Book review - Skin in the Game by Nassim Taleb
Skin in the game is a book published by Nassim Nicholas Taleb in 2018 which I managed to read over the holiday period. The central premise of the book is that humans function best when we have "skin in the game". That is when we are liable to face the negative consequences of our own actions in addition to the positive consequences.
A builder who is liable for a house falling down shortly after he builds it has skin in the game. Similarly a Roman Emperor who led his own troops into battle also had skin in the game, as he was prepared to accept the consequences of being wrong about the battle (through death if necessary). Examples of individuals with little skin in the game would be the CEO of a large corporation, who owns little or no shares in it and receives compensation despite it becoming bankrupt. Another example would be the architects of the Iraq war in 2003, who were not responsible for performing any of the fighting in the war, despite initiating it.
The ideas in the book made me think about my daily interactions with the planning system. To what extent does the NSW planning system promote "skin in the game" and hence the best examples of human behaviour? Here are a few ideas of my own based on further application of the principles of the book:
- Despite many ideas and statements to the contrary, local government is actually the level of government with the highest level of skin the game. Local Councillors and Mayors are far more accountable for their own decisions than members of parliament at any other level of government. It is often possible for a local resident to contact their local representatives instantly via mobile telephone, although it would be almost impossible for one to do so with a state or federal premier, given the size of the jurisdiction.
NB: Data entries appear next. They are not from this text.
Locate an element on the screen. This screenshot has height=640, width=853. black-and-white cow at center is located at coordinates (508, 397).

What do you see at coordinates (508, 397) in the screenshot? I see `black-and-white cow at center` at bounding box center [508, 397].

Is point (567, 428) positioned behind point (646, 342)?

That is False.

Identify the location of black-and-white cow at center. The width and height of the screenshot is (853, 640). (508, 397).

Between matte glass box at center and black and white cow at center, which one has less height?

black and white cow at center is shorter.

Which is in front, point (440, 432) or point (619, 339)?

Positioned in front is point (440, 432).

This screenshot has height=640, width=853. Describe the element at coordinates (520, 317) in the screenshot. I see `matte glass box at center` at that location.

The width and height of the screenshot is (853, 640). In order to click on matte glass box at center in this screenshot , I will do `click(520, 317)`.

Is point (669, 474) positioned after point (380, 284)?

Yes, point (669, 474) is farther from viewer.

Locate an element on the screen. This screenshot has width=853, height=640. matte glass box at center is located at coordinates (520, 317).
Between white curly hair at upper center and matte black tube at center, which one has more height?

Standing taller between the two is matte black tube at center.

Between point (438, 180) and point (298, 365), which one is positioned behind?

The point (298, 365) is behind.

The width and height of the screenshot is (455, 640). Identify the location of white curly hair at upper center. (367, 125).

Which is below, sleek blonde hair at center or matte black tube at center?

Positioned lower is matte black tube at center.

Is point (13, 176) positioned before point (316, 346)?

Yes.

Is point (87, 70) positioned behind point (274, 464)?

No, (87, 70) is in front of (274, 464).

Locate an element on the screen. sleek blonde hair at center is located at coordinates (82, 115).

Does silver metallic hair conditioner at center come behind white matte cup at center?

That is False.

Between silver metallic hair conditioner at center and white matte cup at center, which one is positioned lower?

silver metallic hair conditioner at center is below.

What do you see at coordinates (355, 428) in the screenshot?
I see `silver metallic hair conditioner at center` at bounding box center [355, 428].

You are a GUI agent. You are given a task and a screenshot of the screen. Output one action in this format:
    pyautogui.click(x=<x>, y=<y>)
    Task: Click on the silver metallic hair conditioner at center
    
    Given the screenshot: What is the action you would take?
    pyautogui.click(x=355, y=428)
- The above would also apply to the size of Councils. Small Councils have more skin in the game than amalgamated mega-Councils. Amalgamation of Councils is unlikely to lead to better outcomes for ratepayers over the long term. This is due to larger organisations being less efficient and having less skin in the game. The closer decision makers are to the consequences of their decisions, the more skin in the game applies.
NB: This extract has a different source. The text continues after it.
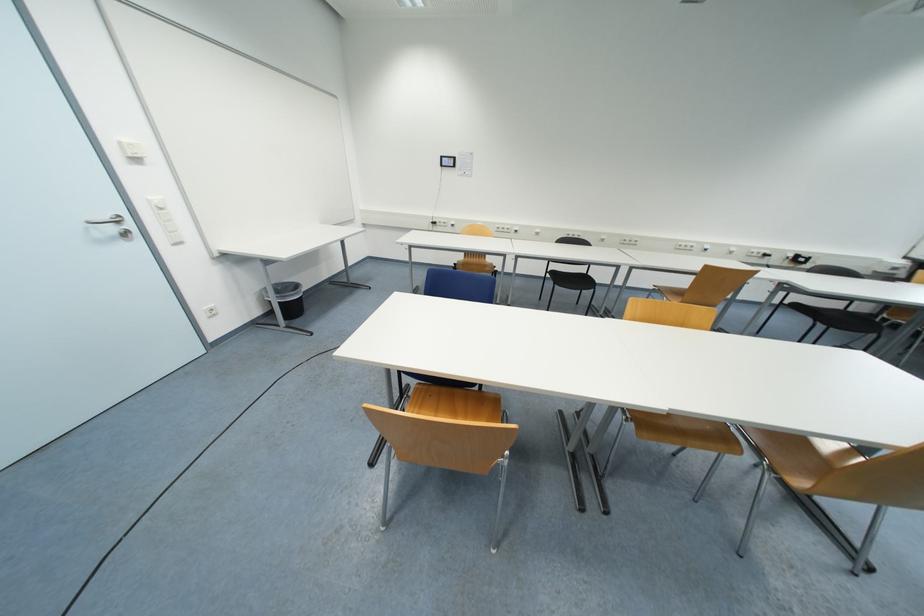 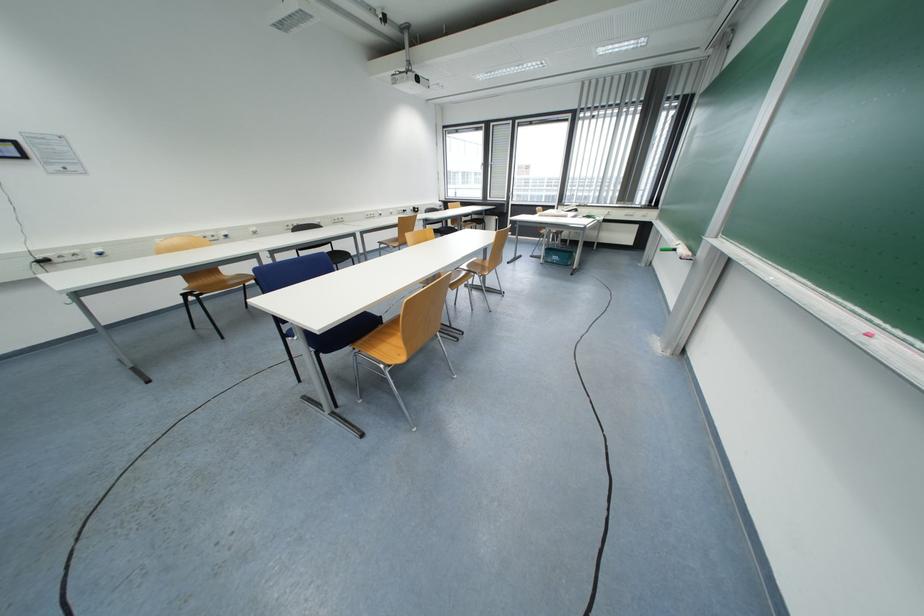 Locate, in the second image, the point that corresponds to (466,259) in the first image.

(186, 286)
- Mayors and Councillors have more skin in the game than local government employees or panels of experts. Mayors and Councillors are required to stand for election and are therefore required to interact with local residents on a regular basis to maintain support. I am not saying that local government employees or panels do not have skin in the game, but rather that it is less than for elected representatives.
- A state government minister (eg. planning minister) certainly has skin the game, although probably less so than a Council collectively (perhaps more than a Mayor or single Councillor individually, however). The Minister has far more skin in the game than a state government employee or appointed panel.
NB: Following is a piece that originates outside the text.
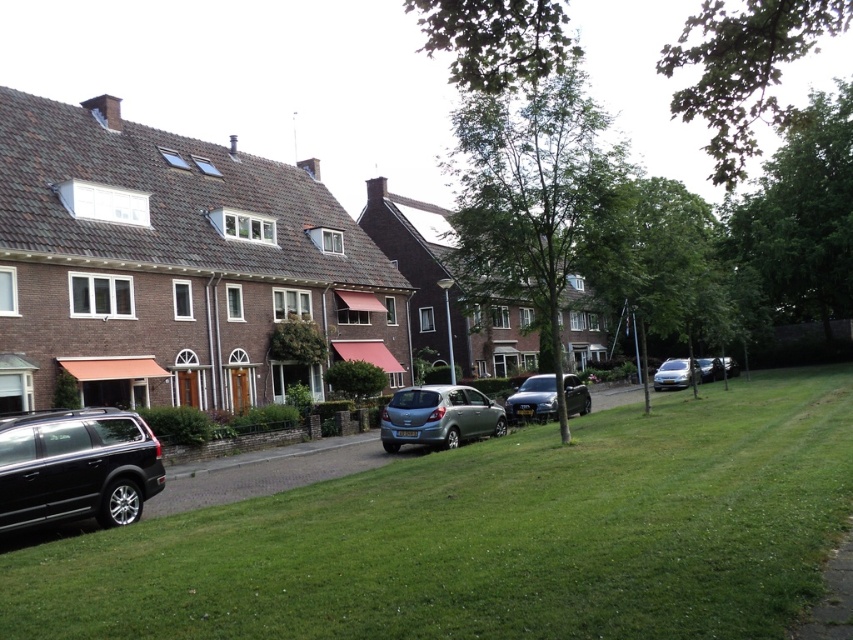 You are standing on the sidewalk and want to walk to the satin silver hatchback at center. Which direction should you walk to reach it from the green grass lawn at lower center?

Since the green grass lawn at lower center is above the satin silver hatchback at center, you should walk downward towards the satin silver hatchback at center.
- Government employees have more skin in the game than external consultants or contractors.
- State government and its Ministers have more skin in the game than federal government.
While the are certainly many aspects of the planning system in 2019 that facilitate "skin in the game" it is notable that this is far less the case than 20 or 30 year ago. Historically, almost all power was rested in a state government minister (accountable to parliament) and in elected Councils. These parties subsequently delegated most day to day decisions to employees, while still being accountable for them.
More power is now centralised at state government level, although much of this has been taken over by appointed panels rather than the Minister. Similarly, it has been increasingly mandated that appointed panels take the place of elected Mayors and Councillors in making decisions. I am not saying that the work of panels or government employees is bad, but looking at things from the perspective of skin in the game, an appointed panel or employee will likely always have less skin in the game. This is why it was historically a principle that these groups were subservient to elected representatives.
Warren Buffett said that to be successful in business or as an investor, we need to have skin in the game.
My question is that in moving away from historical principles of encouraging skin in the game in planning and local government, are we heading in the right direction?